It’s 4pm on Monday and you’re the resus resident at Sinai with all 5 beds full and 2 more waiting in the hallway. Despite channeling your inner Stephanie Hernandez you’re still completely overwhelmed. The triage nurse calls yet another resus patient overhead and this time it’s a stroke alert. You see this patient in triage:
Do you activate the stroke team or send this patient to the intake/fast track area?
Bell’s palsy is a peripheral neuropathy that typically affects cranial nerve 7. Inability to wrinkle the forehead points the diagnosis heavily towards Bell’s; forehead sparing suggests an upper motor neuron lesion more consistent with a central etiology such as stroke. Most cases of bell’s palsy are presumed to be caused by herpes simplex or herpes zoster virus, and it is a clinical diagnosis.
Several recent meta-analyses show a benefit from corticosteroid treatment if initiated within 3 days of onset of symptoms (1). However, antivirals have not shown to have any benefit in outcomes (2). The verdict: give prednisone 60-80mg x7 days +/- antivirals.

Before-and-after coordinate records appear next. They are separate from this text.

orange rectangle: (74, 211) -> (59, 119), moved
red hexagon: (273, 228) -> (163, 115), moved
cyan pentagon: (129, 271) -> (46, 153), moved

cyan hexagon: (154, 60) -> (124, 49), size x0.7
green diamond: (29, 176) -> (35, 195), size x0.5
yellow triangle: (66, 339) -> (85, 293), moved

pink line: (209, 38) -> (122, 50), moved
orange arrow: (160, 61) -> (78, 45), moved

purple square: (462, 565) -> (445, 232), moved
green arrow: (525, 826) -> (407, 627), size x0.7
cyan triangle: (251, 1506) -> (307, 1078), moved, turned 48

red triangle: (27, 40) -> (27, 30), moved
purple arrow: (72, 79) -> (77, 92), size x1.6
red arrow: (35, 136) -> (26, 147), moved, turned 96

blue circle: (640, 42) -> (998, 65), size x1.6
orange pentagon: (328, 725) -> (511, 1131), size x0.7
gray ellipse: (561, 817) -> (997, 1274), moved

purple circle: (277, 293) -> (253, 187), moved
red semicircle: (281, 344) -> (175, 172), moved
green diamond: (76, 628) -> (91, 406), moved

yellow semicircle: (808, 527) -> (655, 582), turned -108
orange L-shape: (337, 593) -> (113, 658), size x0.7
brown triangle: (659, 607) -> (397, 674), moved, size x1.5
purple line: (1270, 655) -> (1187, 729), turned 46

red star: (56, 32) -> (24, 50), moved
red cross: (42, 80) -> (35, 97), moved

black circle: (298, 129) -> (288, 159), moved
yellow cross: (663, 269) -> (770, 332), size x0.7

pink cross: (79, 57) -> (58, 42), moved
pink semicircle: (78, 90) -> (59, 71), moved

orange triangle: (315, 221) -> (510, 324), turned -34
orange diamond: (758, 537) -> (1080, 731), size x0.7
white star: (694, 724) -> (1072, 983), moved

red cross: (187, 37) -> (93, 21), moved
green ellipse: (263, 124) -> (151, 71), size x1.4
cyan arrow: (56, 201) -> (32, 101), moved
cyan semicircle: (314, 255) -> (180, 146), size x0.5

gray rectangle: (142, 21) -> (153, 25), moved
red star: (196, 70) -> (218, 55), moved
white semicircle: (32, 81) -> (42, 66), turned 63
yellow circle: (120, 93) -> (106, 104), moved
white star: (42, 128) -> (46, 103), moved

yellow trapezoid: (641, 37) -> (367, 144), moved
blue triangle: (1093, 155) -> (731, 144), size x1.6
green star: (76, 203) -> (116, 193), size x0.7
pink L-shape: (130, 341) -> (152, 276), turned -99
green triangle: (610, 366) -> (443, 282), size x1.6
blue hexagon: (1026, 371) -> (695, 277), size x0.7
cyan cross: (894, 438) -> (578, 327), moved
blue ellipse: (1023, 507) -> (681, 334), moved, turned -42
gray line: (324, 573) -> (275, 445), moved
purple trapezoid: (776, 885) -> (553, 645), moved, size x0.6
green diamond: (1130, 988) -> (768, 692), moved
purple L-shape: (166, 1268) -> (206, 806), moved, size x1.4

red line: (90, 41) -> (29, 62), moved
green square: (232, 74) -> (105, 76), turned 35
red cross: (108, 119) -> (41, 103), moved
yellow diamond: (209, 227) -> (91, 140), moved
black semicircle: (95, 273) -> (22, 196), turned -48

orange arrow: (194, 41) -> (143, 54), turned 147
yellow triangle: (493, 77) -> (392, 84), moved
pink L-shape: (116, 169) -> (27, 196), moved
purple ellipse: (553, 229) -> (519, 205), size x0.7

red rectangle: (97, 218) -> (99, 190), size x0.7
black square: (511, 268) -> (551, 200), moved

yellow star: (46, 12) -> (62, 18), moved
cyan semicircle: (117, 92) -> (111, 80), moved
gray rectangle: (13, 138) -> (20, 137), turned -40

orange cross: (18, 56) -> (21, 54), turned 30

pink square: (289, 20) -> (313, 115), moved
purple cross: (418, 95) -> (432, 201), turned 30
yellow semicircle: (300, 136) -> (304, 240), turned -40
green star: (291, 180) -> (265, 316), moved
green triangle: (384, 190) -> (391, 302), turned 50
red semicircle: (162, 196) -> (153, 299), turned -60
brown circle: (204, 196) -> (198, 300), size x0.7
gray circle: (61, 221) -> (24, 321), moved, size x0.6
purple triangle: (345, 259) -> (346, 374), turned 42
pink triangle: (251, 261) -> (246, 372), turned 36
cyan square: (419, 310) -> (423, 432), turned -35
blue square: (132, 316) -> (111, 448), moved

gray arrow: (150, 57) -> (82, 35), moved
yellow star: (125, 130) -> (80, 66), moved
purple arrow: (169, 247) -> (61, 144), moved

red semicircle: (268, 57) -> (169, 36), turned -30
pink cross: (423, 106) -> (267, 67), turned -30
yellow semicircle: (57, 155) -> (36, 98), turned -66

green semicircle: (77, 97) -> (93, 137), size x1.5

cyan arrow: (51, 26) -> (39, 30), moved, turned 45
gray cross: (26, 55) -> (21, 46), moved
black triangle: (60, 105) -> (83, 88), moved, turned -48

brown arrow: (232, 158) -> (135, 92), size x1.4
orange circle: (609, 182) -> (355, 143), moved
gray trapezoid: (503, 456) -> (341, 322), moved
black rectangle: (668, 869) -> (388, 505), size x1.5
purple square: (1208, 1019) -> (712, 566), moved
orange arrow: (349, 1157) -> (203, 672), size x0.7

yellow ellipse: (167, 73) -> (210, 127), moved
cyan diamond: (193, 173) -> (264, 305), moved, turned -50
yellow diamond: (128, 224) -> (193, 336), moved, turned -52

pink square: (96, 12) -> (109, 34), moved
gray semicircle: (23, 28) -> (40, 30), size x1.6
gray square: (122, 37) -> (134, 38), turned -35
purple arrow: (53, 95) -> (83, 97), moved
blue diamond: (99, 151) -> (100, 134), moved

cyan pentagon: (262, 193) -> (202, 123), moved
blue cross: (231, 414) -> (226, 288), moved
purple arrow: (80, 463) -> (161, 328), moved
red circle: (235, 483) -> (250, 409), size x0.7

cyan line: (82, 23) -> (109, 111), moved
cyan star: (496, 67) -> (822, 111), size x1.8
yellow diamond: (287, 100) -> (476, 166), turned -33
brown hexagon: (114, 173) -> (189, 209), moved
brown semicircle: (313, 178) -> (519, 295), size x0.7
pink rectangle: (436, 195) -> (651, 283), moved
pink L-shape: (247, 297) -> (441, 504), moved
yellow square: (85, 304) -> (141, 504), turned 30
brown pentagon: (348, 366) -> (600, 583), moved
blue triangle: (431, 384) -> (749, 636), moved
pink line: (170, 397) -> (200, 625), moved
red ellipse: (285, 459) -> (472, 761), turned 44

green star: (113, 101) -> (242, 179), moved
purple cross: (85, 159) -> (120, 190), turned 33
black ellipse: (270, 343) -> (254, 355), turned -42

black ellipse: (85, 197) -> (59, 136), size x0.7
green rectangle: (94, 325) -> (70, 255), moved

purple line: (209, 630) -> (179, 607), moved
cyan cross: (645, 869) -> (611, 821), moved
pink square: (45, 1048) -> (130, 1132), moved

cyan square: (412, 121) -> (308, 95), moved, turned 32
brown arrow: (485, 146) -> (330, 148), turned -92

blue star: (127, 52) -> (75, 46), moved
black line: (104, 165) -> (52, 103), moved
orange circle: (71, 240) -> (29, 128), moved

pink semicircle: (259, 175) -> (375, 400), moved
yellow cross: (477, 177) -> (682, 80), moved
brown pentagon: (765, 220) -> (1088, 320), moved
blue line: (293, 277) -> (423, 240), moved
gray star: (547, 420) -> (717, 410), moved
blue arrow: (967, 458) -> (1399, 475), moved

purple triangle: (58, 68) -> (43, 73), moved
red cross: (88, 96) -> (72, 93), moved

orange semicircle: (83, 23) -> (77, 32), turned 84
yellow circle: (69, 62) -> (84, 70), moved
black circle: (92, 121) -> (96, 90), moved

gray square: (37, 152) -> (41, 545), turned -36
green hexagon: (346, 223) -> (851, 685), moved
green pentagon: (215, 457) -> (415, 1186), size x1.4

What you should tell your patient about recovery:
Prognosis is dependent on the severity of the lesion, and symptoms that improve within 21 days tend to recover completely. Follow up is key to long term management.
Other things to consider:
-In some cases, there is poor eyelid closure and reduced tearing. Artificial tears should be prescribed to prevent complications such as blindness. Patches can be used at night.
-Consider lyme disease and send titers if patient has recently traveled to endemic areas.
-Other causes of cranial nerve palsy include tumors (schwannomas, cholesteatomas, etc), HIV infection, Guillan-Barre, and Sjogren’s syndrome. Work these up in the appropriate clinical context.